BRIEF:
Below this line is a set of entries; quote exactly the lines from the line that contains "shipping over $50" to the line that contains "Open Incentive Modal", both lines included.

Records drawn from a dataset
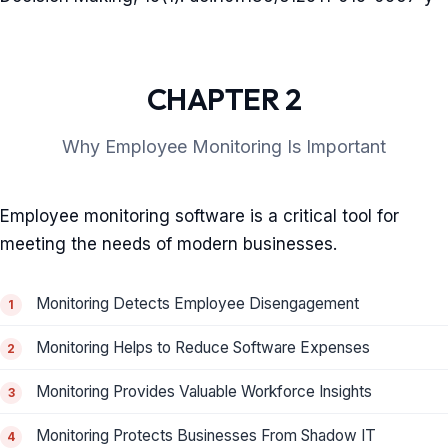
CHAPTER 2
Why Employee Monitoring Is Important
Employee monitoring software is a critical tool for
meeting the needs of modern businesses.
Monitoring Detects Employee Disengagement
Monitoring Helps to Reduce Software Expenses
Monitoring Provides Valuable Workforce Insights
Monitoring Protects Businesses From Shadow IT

...

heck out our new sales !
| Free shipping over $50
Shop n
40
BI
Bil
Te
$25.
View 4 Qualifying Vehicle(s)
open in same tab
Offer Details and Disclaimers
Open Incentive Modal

...

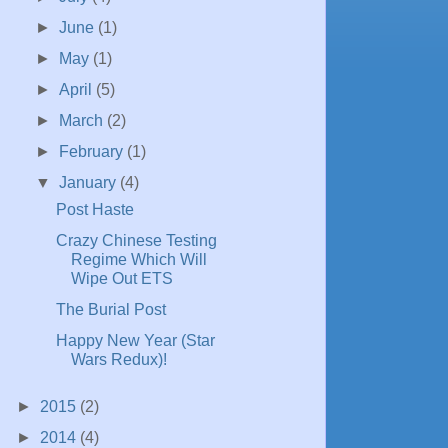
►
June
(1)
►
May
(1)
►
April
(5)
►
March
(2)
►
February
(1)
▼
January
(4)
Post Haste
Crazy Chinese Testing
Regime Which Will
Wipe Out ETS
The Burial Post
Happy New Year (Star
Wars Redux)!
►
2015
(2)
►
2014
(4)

SOLUTION BELOW:
| Free shipping over $50
Shop n
40
BI
Bil
Te
$25.
View 4 Qualifying Vehicle(s)
open in same tab
Offer Details and Disclaimers
Open Incentive Modal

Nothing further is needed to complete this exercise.